Washington, D.C. 20549-3628
|Preliminary Proxy Statement|
|Filed on December 23, 2016|
|File No. 001-09788|
Dear Mr. Duchovny:
On behalf of Landauer, Inc. (the “Company”), this letter responds to your letter dated December 29, 2016, regarding comments of the staff (“Staff”) of the Securities and Exchange Commission (“SEC” or “Commission”) on the above-referenced filing. The Staff’s comments are repeated below. References to page numbers are those in the above-referenced document as filed, as indicated below.

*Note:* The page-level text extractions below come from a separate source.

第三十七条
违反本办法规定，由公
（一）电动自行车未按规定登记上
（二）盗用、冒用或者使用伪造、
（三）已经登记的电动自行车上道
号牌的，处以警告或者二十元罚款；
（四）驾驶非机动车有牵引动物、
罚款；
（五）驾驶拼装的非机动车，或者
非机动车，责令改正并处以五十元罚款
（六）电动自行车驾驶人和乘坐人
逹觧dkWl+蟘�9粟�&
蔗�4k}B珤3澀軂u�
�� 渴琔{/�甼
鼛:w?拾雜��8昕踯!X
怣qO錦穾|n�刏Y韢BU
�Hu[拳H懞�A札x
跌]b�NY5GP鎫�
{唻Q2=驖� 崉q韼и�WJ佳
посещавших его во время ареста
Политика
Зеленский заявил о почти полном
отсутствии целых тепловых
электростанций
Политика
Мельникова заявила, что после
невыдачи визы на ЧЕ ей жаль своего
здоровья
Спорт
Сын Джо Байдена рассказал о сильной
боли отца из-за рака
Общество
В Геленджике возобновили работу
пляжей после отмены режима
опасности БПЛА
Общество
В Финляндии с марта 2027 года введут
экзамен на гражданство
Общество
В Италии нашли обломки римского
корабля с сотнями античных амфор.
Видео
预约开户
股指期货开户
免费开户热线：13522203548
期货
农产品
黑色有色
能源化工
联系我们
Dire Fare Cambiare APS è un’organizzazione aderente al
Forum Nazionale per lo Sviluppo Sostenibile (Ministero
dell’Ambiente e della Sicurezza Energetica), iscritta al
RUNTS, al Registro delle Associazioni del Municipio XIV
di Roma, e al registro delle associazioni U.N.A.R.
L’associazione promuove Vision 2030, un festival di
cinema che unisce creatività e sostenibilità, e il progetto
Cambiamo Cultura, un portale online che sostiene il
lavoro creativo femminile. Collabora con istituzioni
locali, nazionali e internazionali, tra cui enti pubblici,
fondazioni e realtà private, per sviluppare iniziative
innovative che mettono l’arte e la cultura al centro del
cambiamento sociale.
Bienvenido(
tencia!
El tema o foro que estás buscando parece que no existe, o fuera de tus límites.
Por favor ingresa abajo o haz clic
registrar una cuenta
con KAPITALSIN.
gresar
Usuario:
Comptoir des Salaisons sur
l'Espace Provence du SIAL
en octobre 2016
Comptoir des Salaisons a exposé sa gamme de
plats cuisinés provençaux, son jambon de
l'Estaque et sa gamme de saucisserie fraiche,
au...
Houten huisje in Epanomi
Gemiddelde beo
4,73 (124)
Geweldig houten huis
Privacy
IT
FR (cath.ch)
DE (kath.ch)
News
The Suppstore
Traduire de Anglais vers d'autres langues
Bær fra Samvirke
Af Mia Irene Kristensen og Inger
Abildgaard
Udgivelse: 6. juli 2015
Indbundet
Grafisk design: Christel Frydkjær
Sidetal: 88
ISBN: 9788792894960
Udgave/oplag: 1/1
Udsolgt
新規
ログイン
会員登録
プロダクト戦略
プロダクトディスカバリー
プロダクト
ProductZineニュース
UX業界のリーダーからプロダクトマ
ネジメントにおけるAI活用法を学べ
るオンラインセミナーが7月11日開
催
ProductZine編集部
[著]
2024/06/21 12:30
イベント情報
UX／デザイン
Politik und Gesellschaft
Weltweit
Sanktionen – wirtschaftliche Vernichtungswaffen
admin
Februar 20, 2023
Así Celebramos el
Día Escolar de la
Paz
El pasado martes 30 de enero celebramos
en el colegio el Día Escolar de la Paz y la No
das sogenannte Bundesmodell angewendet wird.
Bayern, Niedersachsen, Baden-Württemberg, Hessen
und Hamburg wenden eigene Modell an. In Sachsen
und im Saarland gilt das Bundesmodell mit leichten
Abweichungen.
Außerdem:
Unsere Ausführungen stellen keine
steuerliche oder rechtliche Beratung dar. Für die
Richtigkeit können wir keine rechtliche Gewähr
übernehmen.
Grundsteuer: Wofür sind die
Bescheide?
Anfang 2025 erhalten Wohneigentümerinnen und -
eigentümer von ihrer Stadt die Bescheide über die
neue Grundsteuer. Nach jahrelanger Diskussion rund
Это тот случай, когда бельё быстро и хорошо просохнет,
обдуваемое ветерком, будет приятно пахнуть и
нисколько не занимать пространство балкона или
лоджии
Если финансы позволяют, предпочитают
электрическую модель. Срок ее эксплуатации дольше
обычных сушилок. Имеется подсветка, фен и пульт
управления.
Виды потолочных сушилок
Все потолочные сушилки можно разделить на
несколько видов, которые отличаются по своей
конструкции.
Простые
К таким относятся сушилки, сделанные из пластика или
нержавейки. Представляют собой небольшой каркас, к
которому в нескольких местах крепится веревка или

Background to the Solicitation, page 10
1. Refer to the first paragraph on page 12. Revise your disclosure to explain the basis for the independent directors’ conclusion that whether Mr. Leatherman was a CPA was immaterial. Clarify as to whom the directors believed this was immaterial. Also, provide us your legal analysis of whether the disclosure in past filings that Mr. Leatherman was a CPA when he in fact was not an active CPA and had not obtained the license, despite having approved the relevant exam, was a misstatement under the securities laws.
Mr. Daniel F. Duchovny
December 30, 2016
The Company has replaced the first paragraph on page 12 with the following in the revised preliminary proxy statement filed today:
Also on November 18, 2016, the Company’s independent directors met telephonically in executive session outside the presence of Mr. Leatherman and Mr. Kaminski to discuss both Mr. Strong’s continued demand to be added to the Board and Mr. Strong’s demand that Mr. Leatherman be immediately removed as an officer and director. The independent directors determined not to pursue the possibility of adding Mr. Strong to the Board for the same reasons as previously stated. With respect to Mr. Leatherman, the Board considered Mr. Strong’s allegations regarding Mr. Leatherman’s identification as a CPA. The independent directors noted that Mr. Leatherman had passed the CPA exam and was registered as a CPA in Illinois in 1984 but did not obtain his license because he was then in a business role and did not intend to practice at an accounting firm. The independent directors also noted Mr. Leatherman’s extensive financial experience from his roles at a number of companies, including Landauer. The independent directors discussed their belief that it was not necessary that Mr. Leatherman have a current CPA license for him to serve in any of the capacities he has served the Company, and to bring his experience to bear for the benefit of stockholders, as he has done throughout his tenure on the Company’s Board. Furthermore, Mr. Leatherman clearly qualifies as an “audit committee financial expert,” as such term is defined for SEC disclosure purposes. The independent directors also noted that the Company’s outside independent auditors had been made aware of the issue. The independent directors concluded that Mr. Leatherman had obtained and maintained sufficient financial and accounting expertise for the positions he has held at Landauer, had no intention to mislead the Board or the Company’s stockholders and that whether Mr. Leatherman was a licensed CPA, as opposed to being merely trained as a CPA, was immaterial to Mr. Leatherman’s ability to serve effectively as an executive officer or director of the Company. As a result, the independent directors determined not to remove Mr. Leatherman as an officer or seek to remove Mr. Leatherman as a director.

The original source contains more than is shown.